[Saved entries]
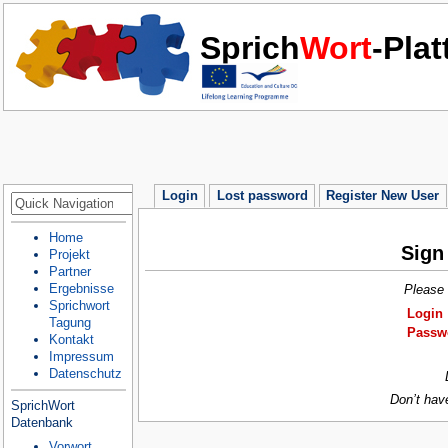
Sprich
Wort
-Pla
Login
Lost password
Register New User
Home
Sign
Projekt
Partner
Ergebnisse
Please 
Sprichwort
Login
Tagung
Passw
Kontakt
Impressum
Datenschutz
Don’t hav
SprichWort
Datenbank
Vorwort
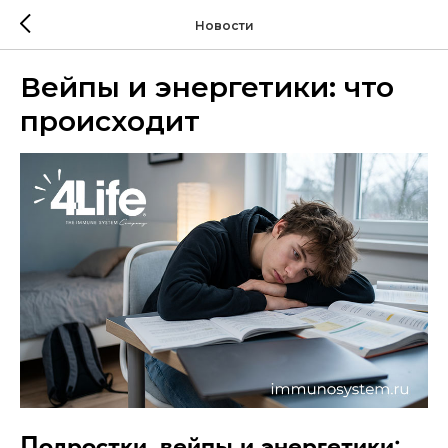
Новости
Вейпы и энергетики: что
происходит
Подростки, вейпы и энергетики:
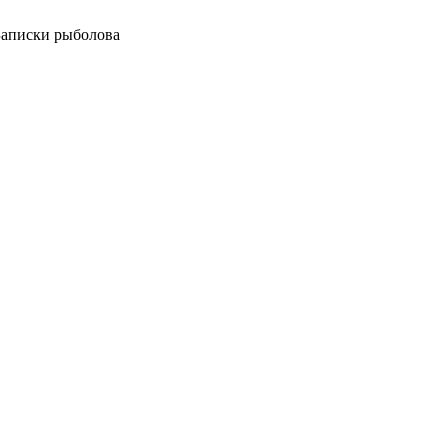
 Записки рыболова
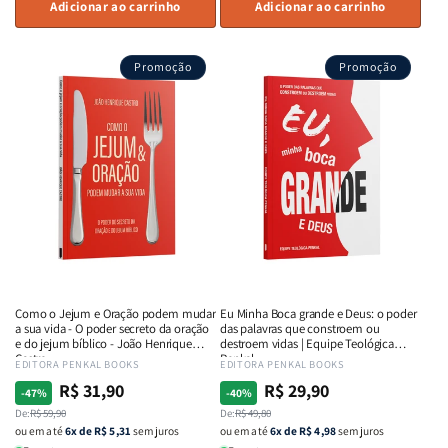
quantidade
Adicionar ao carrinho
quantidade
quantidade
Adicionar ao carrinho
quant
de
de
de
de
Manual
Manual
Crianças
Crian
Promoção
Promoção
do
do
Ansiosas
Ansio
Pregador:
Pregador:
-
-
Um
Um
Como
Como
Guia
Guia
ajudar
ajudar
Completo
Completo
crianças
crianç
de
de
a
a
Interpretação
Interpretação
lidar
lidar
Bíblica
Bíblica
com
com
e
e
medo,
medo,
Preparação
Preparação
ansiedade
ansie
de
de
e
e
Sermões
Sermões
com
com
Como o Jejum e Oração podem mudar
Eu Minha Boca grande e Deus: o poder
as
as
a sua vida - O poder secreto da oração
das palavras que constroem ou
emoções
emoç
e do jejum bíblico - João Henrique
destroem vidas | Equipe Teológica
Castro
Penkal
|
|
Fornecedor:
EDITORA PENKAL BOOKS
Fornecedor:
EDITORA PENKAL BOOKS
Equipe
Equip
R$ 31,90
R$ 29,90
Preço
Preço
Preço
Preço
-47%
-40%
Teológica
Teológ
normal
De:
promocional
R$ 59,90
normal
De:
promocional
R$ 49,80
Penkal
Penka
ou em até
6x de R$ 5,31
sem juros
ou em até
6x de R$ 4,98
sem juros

▸ Work instructions: Please print an exact copy of the records, with no pictures.

▸ Solved exercise:
Sprich
Wort
-Pla
Login
Lost password
Register New User
Home
Sign
Projekt
Partner
Ergebnisse
Please 
Sprichwort
Login
Tagung
Passw
Kontakt
Impressum
Datenschutz
Don’t hav
SprichWort
Datenbank
Vorwort
Новости
Вейпы и энергетики: что
происходит
Подростки, вейпы и энергетики:
 Записки рыболова
quantidade
Adicionar ao carrinho
quantidade
quantidade
Adicionar ao carrinho
quant
de
de
de
de
Manual
Manual
Crianças
Crian
Promoção
Promoção
do
do
Ansiosas
Ansio
Pregador:
Pregador:
-
-
Um
Um
Como
Como
Guia
Guia
ajudar
ajudar
Completo
Completo
crianças
crianç
de
de
a
a
Interpretação
Interpretação
lidar
lidar
Bíblica
Bíblica
com
com
e
e
medo,
medo,
Preparação
Preparação
ansiedade
ansie
de
de
e
e
Sermões
Sermões
com
com
Como o Jejum e Oração podem mudar
Eu Minha Boca grande e Deus: o poder
as
as
a sua vida - O poder secreto da oração
das palavras que constroem ou
emoções
emoç
e do jejum bíblico - João Henrique
destroem vidas | Equipe Teológica
Castro
Penkal
|
|
Fornecedor:
EDITORA PENKAL BOOKS
Fornecedor:
EDITORA PENKAL BOOKS
Equipe
Equip
R$ 31,90
R$ 29,90
Preço
Preço
Preço
Preço
-47%
-40%
Teológica
Teológ
normal
De:
promocional
R$ 59,90
normal
De:
promocional
R$ 49,80
Penkal
Penka
ou em até
6x de R$ 5,31
sem juros
ou em até
6x de R$ 4,98
sem juros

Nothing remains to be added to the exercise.